Just when he thought his caper was through, Canadian Tire money started finding its way into Corin Raymond’s hands, and the whole thing rumbled back to life.
In 2011 the folk singer embarked on a quest to pay for an album using nothing but the iconic Canadian “currency.” After collecting more than $7,000 in Canadian Tire money from fans, in 2013 Raymond released Paper Nickels, with the help of Rogue Music’s James Paul, who took the colourful coupons at face value.
With Paper Nickels released, Raymond had figured the caper had been put to bed, but then some of the artists he covered on the album agreed to take their royalties in Tire money, and the caper reared its head once more.

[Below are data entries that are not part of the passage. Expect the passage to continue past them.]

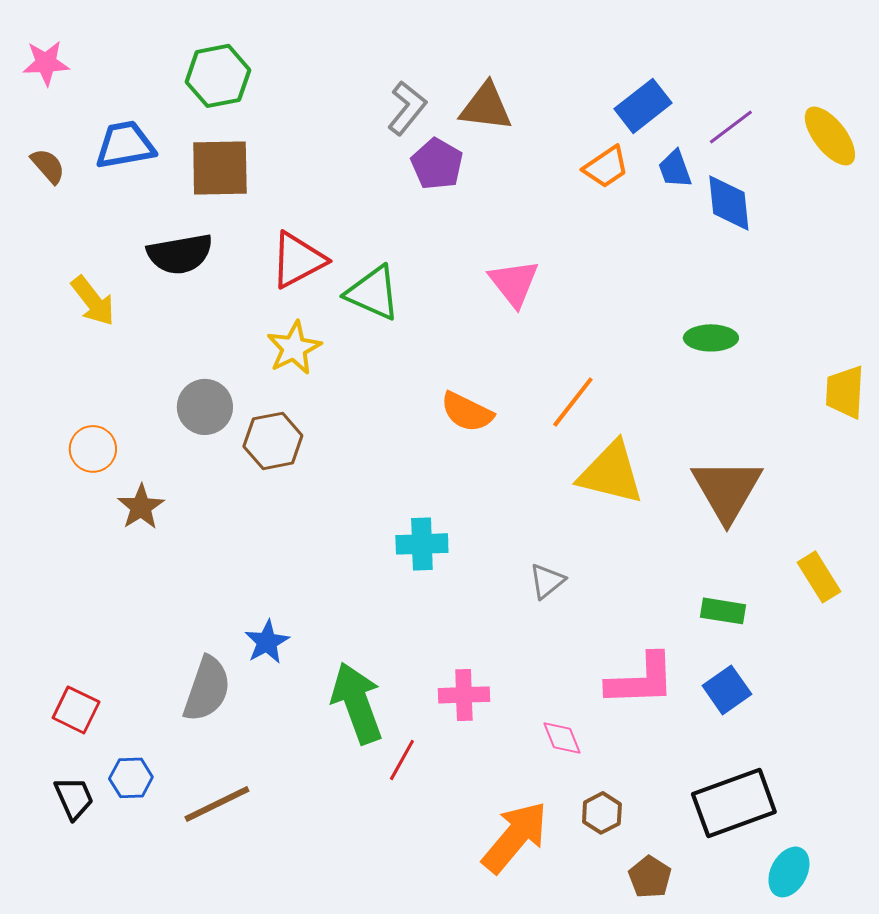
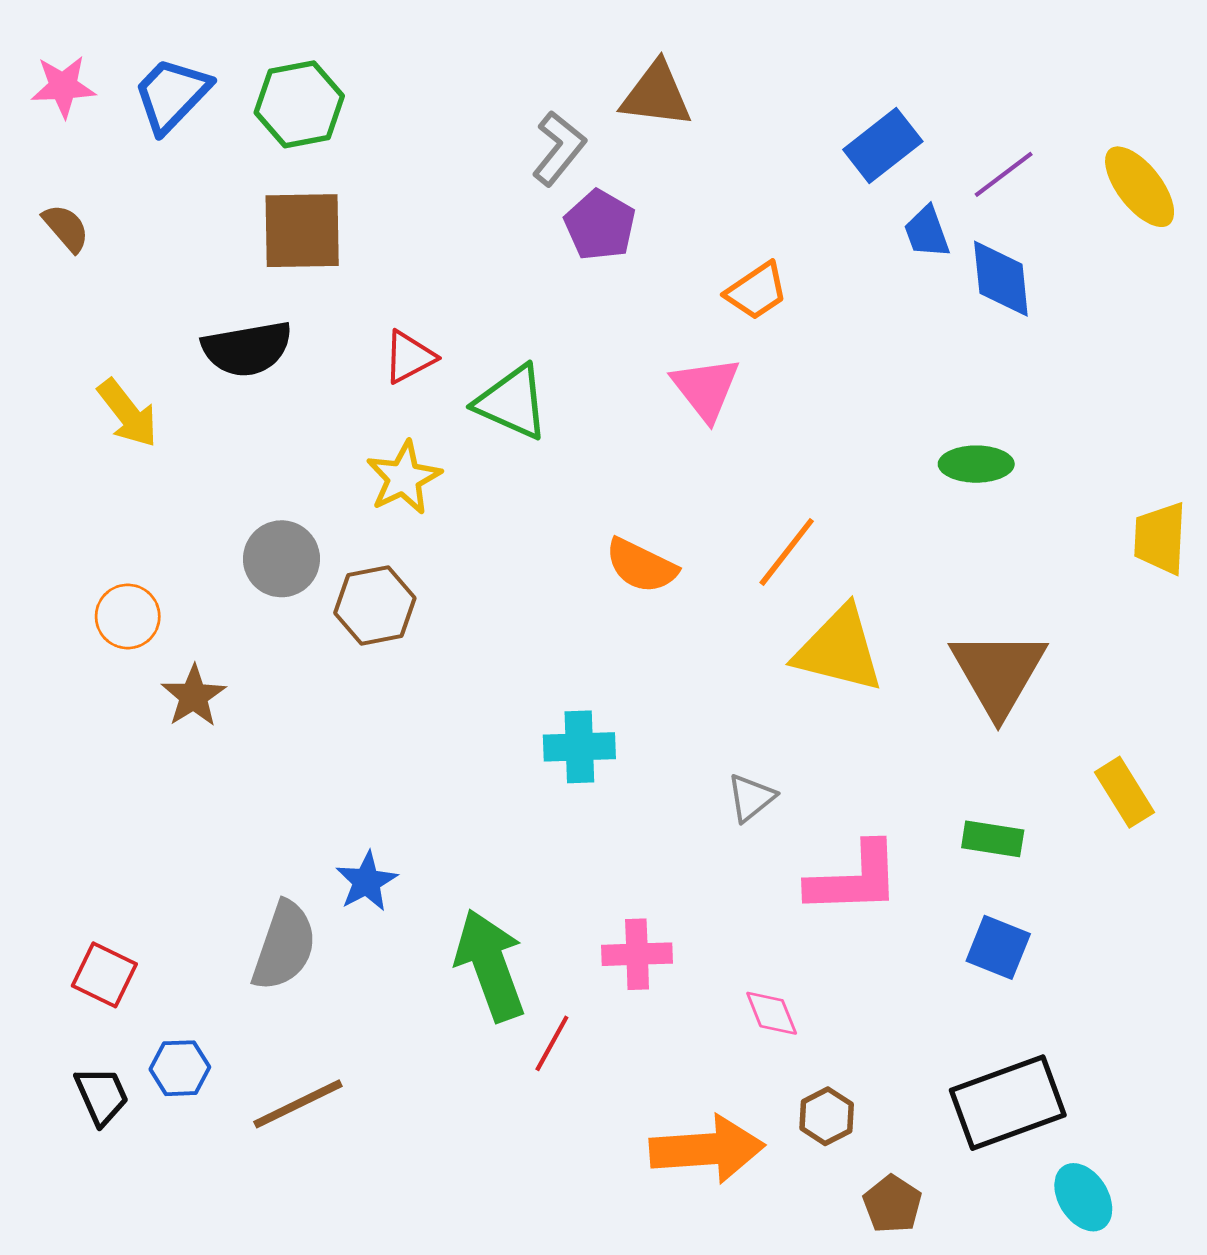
brown triangle: (486, 107) -> (656, 95), moved
blue trapezoid: (125, 145) -> (172, 95), moved, turned -36
orange trapezoid: (606, 167) -> (757, 291), moved
red triangle: (298, 260) -> (409, 357), size x0.7
pink L-shape: (641, 680) -> (854, 879), moved
blue square: (727, 690) -> (998, 947), turned -33
orange arrow: (515, 837) -> (707, 1149), turned 46
cyan ellipse: (789, 872) -> (1083, 1197), turned -60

“What I’ve found is that you can’t kill the caper—I thought it was done, I thought we had wrapped it up, but it lives on,” he said in a phone interview at the start of his western Canadian tour.
And Raymond, it seems, couldn’t be happier about that.

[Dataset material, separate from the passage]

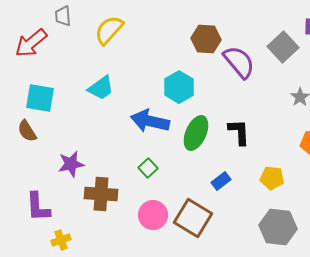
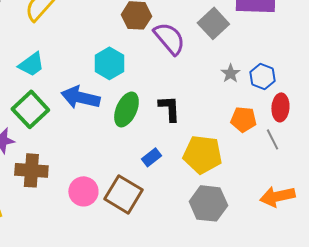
green square: (148, 168) -> (30, 109), moved, size x1.8
yellow pentagon: (272, 178) -> (202, 154), size x1.6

He talked about Canadian Tire money at length, and did so with such a joyous and infectious energy it was hard not to get sucked in.
“There is over $100 million of Canadian Tire money out there circulating. How much have we driven past today that’s hiding in garages and kitchen drawers? I mean there’s $100 million out there—I just tapped into a small little part of that treasure,” he said.

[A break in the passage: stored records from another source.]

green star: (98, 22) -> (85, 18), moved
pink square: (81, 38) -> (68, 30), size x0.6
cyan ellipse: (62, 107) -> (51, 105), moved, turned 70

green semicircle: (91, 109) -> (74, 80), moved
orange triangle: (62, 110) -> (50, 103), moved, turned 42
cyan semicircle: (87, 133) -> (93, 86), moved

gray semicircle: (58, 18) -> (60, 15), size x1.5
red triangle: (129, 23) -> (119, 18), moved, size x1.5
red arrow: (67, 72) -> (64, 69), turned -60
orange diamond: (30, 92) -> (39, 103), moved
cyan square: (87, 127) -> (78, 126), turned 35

Some cursory research on the “tire caper” reveals how much fun Raymond is having tapping into that treasure. The Internet is littered with pictures of the singer posing with piles of the colourful mock currency.
At one live show, introducing “Don’t Spend It Honey,” the song that inspired the caper, Raymond holds up thick stacks of Canadian Tire money. “If you do nothing else, you’ve got to come over and feel the power, and feel the grandeur, there’s nothing like it,” he tells his audience. He throws the stacks to the stage floor, where they land with loud thwacks. “Can you hear that?” he asks, with a huge grin on his face.
Raymond said part of the reason he loves the caper so much is that it’s been a great way to stay connected with his fans. Earlier this year Paper Nickels was passed over by the Junos, and while Raymond was disappointed, he admitted that it was kind of fitting.
He said he’s never been prouder of anything he’s produced, and loves the fact that Paper Nickels, and everything that’s wrapped up in it, has “made a lot of people smile.”
“The beauty of being ignored by the Junos is that it throws the real meaning of what I’m doing back at me,” he said.
“The people who support me are the people whose lives are changed by my music. My relationship is with my fans directly, and that’s the glory of the small time, that’s my world.
“It’s folk music, you know? It’s living music. And Paper Nickels is a living artifact.”